• **Exercise details**
Could every line of the listing be output exactly, with the pictures skipped?

• **Records for the exercise**
----------

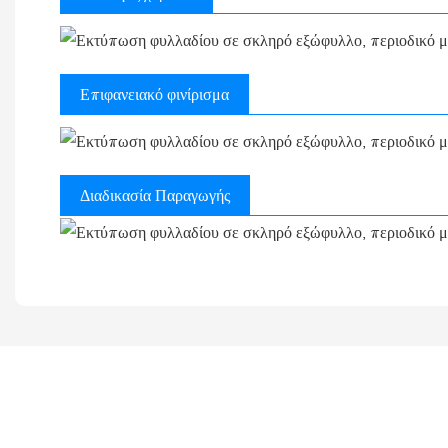
Επιφανειακό φινίρισμα
Διαδικασία Παραγωγής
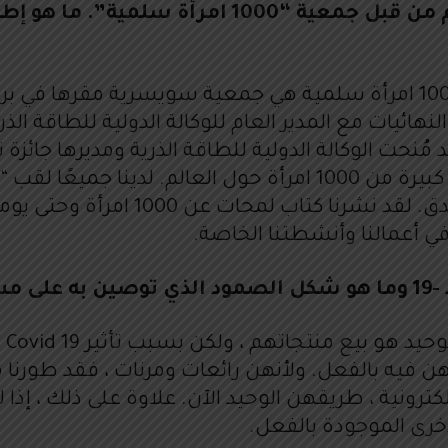
في عام 2005 ، تم ترشيحك لجائزة نوبل للسلام من ق
هائيات مع المدير العام للوكالة الدولية للطاقة الذري
يتوقف ، وهو مستمر حتى يومنا هذا. أنا في شبكة كبيرة من 1000 امر
السويسري. هذا في حد ذاته مهم ، إنه
ي أعمالنا وأنشطتنا الخاصة.
ة”؟
حال
لكترونية ، طريقهن الوحيد الآن. علاوة على ذلك ، 
خرى الموجودة بالفعل.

----------

• **Task solution**
Επιφανειακό φινίρισμα
Διαδικασία Παραγωγής
في عام 2005 ، تم ترشيحك لجائزة نوبل للسلام من ق
هائيات مع المدير العام للوكالة الدولية للطاقة الذري
يتوقف ، وهو مستمر حتى يومنا هذا. أنا في شبكة كبيرة من 1000 امر
السويسري. هذا في حد ذاته مهم ، إنه
ي أعمالنا وأنشطتنا الخاصة.
ة”؟
حال
لكترونية ، طريقهن الوحيد الآن. علاوة على ذلك ، 
خرى الموجودة بالفعل.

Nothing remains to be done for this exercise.